Auki: Do we use games to play music or music to play games?

 

Auki is a new podcast exploring free improvisation, but unlike anything you've heard before.

In a world where musicians are increasingly concerned with questions peripheral to their art (how do I turn a profit from streaming? Should I try to get signed or go independent?), Auki brings the focus back to the essential creative impulse: to play. While the music industry shrinks, desire to create music remains as passionate as ever. Music as a product may continue to lose its value in the marketplace, but that gloom can be partly dispelled by a resurgence in the appreciation of music as a participatory activity. A parallel could be drawn with sports. Once required in the quest for survival, athletic activity is now a leisure pursuit of choice for millions with a thriving industry around it.

The Auki Podcast shifts emphasis from the product to the process. Our primary tool in this is ‘gamification’ - a method of applying game elements to musical improvisation. Inspired by forerunners like John Zorn, who invented his group compositional game Cobra in the 1980s, Auki sessions use fun rules, restrictions and elements of chance. By following and responding creatively to these, the musicians create something that is both spontaneous and coherent.

Gamification provides both a challenge and a framework. Its results are unexpected, but not inexplicable, and for that reason can be highly entertaining. Other art forms, notably theatre and comedy, have excelled in using improvisation this way, giving rise to iconic formats like 90s TV show “Whose Line Is It Anyway?”. While improv comedy continues to enjoy mass appeal however, musical improvisation remains a niche interest with its proponents seeming to eschew every convention that makes music attractive to a wide audience. The Auki Podcast is certainly experimental, but we generally find it more fun to contort the familiar than mine the esoteric.

What sort of games are we talking about? Our ‘three note jam’ for instance, makes use of twelve-sided musicians’ dice, which feature musical notes on each face instead of numbers. Other devices including ‘trigger cards’, newspaper headlines and randomly generated song segments which inspire or instruct the musicians. To gain an interesting outcome from playing these games is worth more to us than a technically correct or flawless performance. The musicians’ evaluations of the resulting music may differ considerably, so our reflective chat on each of the four or five ‘jams’ becomes an integral part of the episode.

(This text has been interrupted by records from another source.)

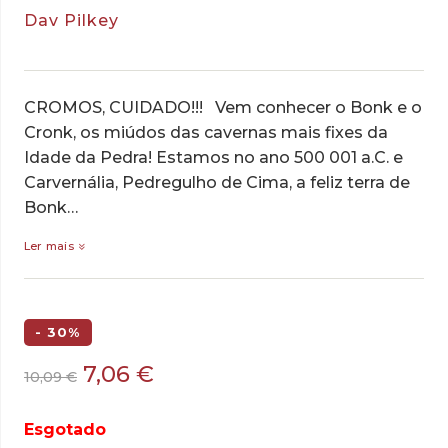
Dav Pilkey
CROMOS, CUIDADO!!! Vem conhecer o Bonk e o
Cronk, os miúdos das cavernas mais fixes da
Idade da Pedra! Estamos no ano 500 001 a.C. e
Carvernália, Pedregulho de Cima, a feliz terra de
Bonk…
Ler mais
- 30%
O
O
7,06
€
10,09
€
preço
preço
original
atual
Esgotado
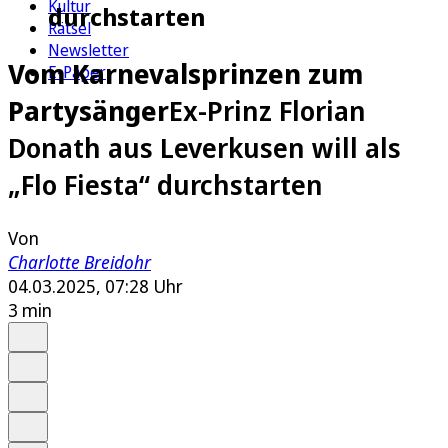
Kultur
durchstarten
Rätsel
Newsletter
Vom Karnevalsprinzen zum
E-Paper
Partysänger
Ex-Prinz Florian
Donath aus Leverkusen will als
„Flo Fiesta“ durchstarten
Von
Charlotte Breidohr
04.03.2025, 07:28 Uhr
3 min
Auf Google bevorzugen
Anhören
Schrift
Merken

Guest musicians from around the UK are welcomed by co-hosts Benedict Johnson and Andy Lowe, two Shropshire-based musicians, who met at an open mic night in the Hop and Friar, Shrewsbury. Benedict had been living in the cultural sweet-spot of Seoul and gorging on the music scene there, while Andy had managed to rack up a wealth of musical experience without ever leaving his home county. Together, they seek to pioneer a new cultural movement, creating reasons to play music for pleasure again, not just for profit.